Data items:
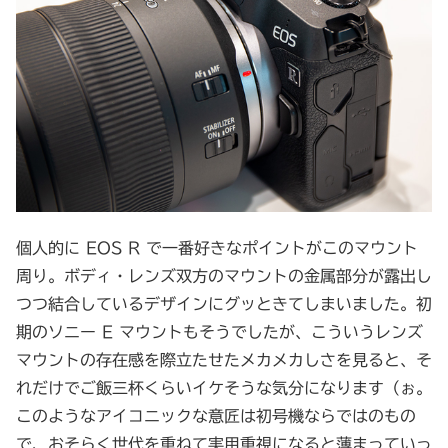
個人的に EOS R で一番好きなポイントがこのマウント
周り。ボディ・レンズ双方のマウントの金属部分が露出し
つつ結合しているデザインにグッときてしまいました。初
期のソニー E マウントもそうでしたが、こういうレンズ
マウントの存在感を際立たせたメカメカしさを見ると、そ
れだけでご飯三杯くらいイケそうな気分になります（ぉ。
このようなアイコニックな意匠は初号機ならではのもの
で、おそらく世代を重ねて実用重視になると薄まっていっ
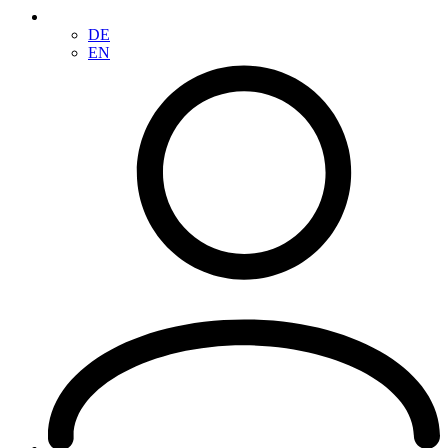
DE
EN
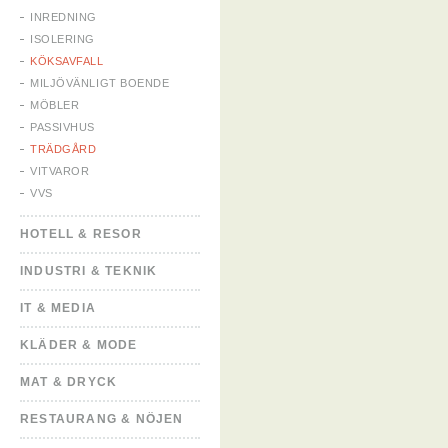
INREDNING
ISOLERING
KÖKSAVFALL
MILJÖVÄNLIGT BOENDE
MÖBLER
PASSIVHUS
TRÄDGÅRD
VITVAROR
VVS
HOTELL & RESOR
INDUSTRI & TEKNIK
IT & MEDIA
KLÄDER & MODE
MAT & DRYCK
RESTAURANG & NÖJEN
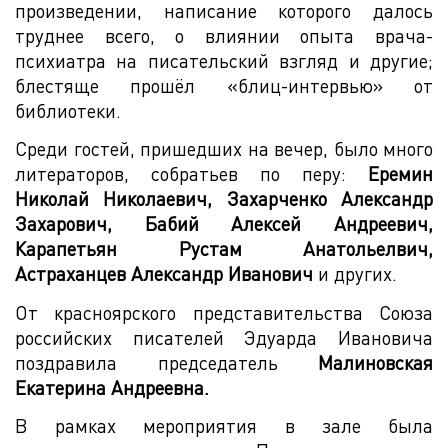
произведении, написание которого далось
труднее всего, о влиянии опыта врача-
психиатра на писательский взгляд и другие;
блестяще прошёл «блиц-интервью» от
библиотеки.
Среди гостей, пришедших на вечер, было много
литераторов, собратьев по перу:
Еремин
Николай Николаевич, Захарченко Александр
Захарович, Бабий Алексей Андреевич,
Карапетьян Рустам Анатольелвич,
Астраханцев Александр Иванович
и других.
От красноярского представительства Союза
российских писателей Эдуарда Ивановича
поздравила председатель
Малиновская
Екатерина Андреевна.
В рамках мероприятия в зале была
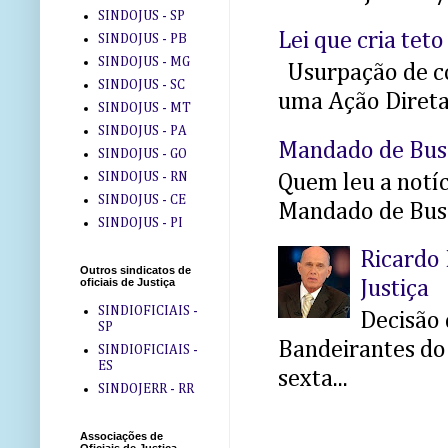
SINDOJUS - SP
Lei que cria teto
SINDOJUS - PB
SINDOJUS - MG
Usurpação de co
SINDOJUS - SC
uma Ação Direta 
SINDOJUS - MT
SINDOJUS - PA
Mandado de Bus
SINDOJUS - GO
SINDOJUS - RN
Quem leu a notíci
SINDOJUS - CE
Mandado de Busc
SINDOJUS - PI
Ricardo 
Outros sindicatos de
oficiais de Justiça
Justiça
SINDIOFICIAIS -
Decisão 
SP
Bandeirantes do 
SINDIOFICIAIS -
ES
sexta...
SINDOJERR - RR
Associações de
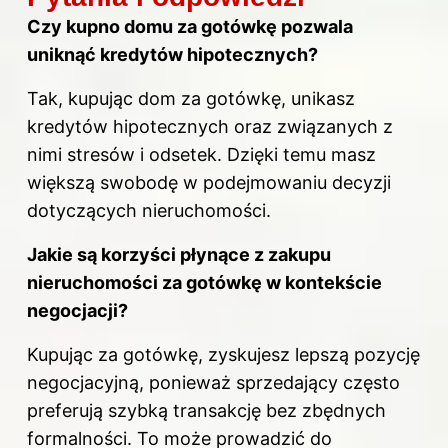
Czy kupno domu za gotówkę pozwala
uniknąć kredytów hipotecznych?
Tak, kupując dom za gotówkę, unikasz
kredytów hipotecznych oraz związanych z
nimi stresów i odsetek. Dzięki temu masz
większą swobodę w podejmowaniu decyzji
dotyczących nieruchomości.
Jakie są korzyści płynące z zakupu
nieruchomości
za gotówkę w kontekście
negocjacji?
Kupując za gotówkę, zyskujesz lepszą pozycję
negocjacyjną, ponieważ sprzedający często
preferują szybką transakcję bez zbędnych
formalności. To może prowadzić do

*EXERCISE PROMPT:* Each line that contains the string "SINDOJUS" should be copied from the data above.

*EXERCISE RESPONSE:*
SINDOJUS - SP
SINDOJUS - PB
SINDOJUS - MG
SINDOJUS - SC
SINDOJUS - MT
SINDOJUS - PA
SINDOJUS - GO
SINDOJUS - RN
SINDOJUS - CE
SINDOJUS - PI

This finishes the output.